Dataset entries:
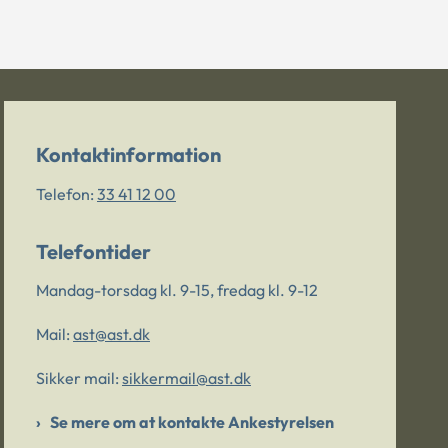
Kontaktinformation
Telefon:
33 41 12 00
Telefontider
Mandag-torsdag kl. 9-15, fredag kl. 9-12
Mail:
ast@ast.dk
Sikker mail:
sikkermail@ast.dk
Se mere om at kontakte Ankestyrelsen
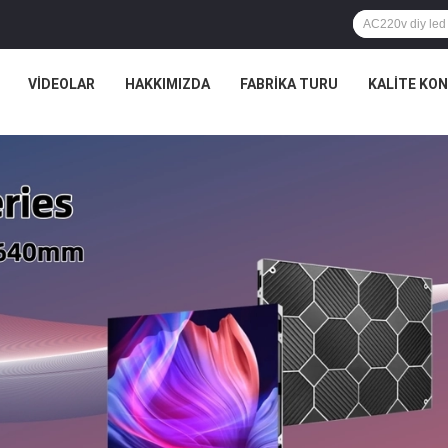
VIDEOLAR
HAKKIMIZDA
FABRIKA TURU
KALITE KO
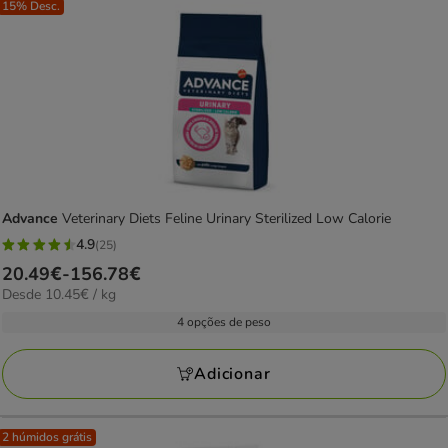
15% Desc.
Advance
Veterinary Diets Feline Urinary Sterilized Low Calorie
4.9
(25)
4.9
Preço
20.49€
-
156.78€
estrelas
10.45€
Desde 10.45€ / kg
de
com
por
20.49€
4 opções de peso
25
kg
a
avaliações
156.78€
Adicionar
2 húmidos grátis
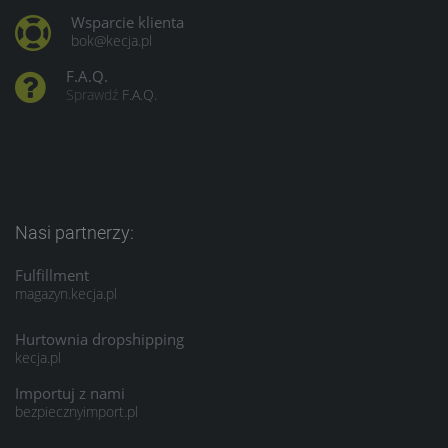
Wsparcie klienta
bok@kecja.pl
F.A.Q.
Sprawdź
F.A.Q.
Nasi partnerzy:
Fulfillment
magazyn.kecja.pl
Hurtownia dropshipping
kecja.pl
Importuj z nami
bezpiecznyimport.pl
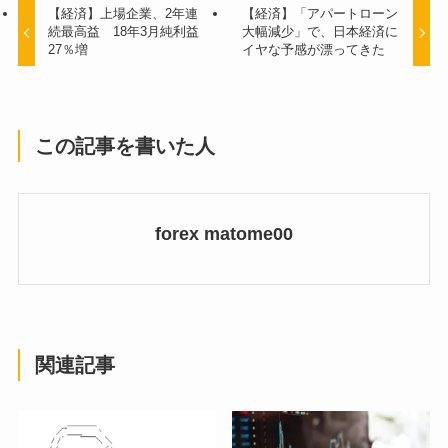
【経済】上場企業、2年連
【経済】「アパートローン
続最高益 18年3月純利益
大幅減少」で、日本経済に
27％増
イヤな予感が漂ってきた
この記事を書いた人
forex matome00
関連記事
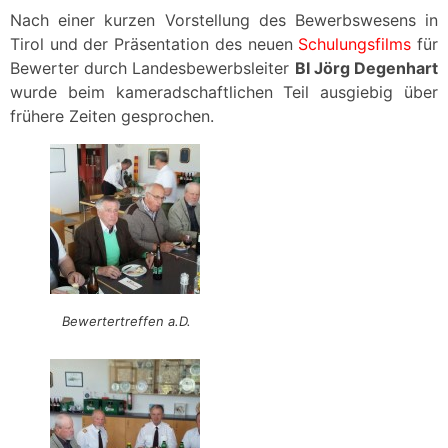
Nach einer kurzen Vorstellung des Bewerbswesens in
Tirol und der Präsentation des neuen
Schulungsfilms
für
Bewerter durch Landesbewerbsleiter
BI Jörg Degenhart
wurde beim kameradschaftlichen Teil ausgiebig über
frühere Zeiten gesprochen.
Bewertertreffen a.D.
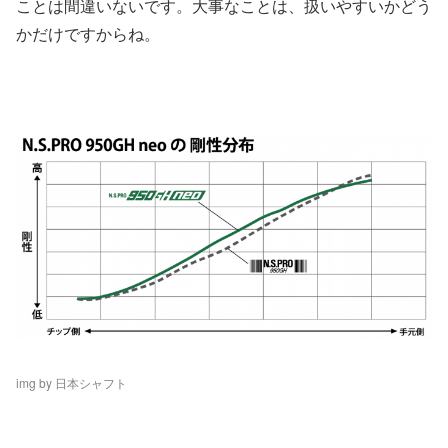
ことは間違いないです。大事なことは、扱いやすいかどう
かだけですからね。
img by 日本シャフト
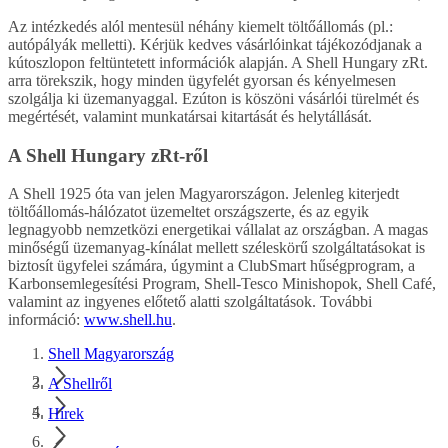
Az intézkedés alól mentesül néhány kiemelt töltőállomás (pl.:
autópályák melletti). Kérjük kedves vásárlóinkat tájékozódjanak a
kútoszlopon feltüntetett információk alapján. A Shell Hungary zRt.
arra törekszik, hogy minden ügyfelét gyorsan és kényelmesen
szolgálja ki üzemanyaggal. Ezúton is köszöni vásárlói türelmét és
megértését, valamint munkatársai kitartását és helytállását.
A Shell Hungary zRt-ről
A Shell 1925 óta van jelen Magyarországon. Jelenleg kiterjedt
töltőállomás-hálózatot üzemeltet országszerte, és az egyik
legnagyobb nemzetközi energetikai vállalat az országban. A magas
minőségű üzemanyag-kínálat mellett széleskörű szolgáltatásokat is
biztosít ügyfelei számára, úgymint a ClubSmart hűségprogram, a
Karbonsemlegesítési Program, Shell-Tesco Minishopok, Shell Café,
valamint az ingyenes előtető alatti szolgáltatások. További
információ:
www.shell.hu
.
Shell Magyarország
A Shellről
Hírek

- YOUR INSTRUCTIONS -
In the lines above, spot each one that contains the word "töltőállomás" and copy it.

- RESULT FOR THIS EXERCISE -
Az intézkedés alól mentesül néhány kiemelt töltőállomás (pl.:
töltőállomás-hálózatot üzemeltet országszerte, és az egyik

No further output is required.